Superior cervical ganglion

Last revised by Yoshi Yu on 15 Apr 2023

The superior cervical ganglion (plural: ganglia) is the largest ganglion of the cervical sympathetic trunk, providing autonomic innervation to the head and neck region 1.

The superior cervical ganglion is formed by embryologically fused C1 to C4 sympathetic ganglia. It is elongated, cylindric or oval shaped, ~1-3 cm in length 2,3. It has inferior connections to the middle cervical ganglion.

It is bilaterally located at the level of C1 and C2 vertebra 2-4, anterior to the transverse processes in the retrostyloid space 5.

The superior cervical ganglion provides sympathetic innervation to the head and neck. The lower pole of the ganglion is connected to the sympathetic trunk and receives preganglionic nerve fibers. Postganglionic fibers emerging from the superior cervical ganglion ascend to the head via nerve plexuses surrounding arteries, primarily via the internal carotid plexus and external carotid plexus 12.
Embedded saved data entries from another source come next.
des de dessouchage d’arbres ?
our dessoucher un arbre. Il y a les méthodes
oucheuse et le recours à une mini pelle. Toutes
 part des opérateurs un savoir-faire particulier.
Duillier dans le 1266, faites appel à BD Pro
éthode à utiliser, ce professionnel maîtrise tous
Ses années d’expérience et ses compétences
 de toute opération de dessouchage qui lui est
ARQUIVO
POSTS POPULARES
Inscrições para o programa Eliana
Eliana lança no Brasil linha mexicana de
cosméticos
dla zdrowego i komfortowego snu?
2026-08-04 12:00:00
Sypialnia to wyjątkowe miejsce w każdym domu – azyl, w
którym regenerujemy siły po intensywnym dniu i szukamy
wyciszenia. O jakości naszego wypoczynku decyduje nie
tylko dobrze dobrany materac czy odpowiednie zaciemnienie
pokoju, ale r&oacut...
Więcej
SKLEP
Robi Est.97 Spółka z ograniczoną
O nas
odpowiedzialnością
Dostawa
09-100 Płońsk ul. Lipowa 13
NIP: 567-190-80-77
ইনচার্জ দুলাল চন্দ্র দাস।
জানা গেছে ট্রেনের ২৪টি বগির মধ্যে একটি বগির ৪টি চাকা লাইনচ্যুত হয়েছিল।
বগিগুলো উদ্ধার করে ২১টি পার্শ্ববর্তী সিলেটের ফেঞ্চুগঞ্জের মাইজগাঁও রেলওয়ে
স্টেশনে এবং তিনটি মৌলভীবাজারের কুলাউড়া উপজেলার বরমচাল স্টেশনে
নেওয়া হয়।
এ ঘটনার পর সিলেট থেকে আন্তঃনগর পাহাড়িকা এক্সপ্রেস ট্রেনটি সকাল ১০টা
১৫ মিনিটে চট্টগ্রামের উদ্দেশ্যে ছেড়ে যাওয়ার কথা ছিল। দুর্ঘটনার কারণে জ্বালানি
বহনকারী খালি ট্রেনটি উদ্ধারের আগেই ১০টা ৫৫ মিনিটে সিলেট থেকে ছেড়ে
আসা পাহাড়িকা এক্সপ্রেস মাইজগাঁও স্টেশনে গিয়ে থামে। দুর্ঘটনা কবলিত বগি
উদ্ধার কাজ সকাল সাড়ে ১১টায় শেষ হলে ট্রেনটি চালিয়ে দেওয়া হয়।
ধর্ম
One or more medial branches containing preganglionic efferent fibers forms the superior cardiac nerve which courses inferiorly between the common carotid artery and longus colli muscle to join the deep part of the cardiac plexus. As it descends in the mid neck, it receives nerve fibers from the external laryngeal nerve and vagal cardiac branches, and in root of the neck fibers from the recurrent laryngeal nerve.

The ganglion supplies 7:

Several branches of the superior cervical ganglion have been reported 8:

  • pharyngeal branch

  • communicating branch of the cervical nerve

  • communicating branch of the pharyngeal mucosa

  • internal carotid branch

  • communicating branch of the vagus nerve

  • communicating branch of the superior laryngeal nerve

  • laryngeal branch

  • communicating branch of the internal jugular vein

The superior cervical ganglion is variably located from C1 to C5 vertebra levels 2-4.

Superior cervical ganglia can be mistaken for pathological retropharyngeal lymph nodes; therefore differentiating them is critical 4. Discrimination between the two is possible on MRI considering the location and anatomical relations.

  • retropharyngeal lymph nodes show lower ADC values and contrast-enhancement than superior cervical ganglia

The superior cervical ganglion originates from neural crest cells 9.

Horner syndrome may result from the surgical damage of the superior cervical ganglion after an anterior cervical approach 1. Superior cervical ganglion block through local injections of opioids has been reported to relieve facial pain 10.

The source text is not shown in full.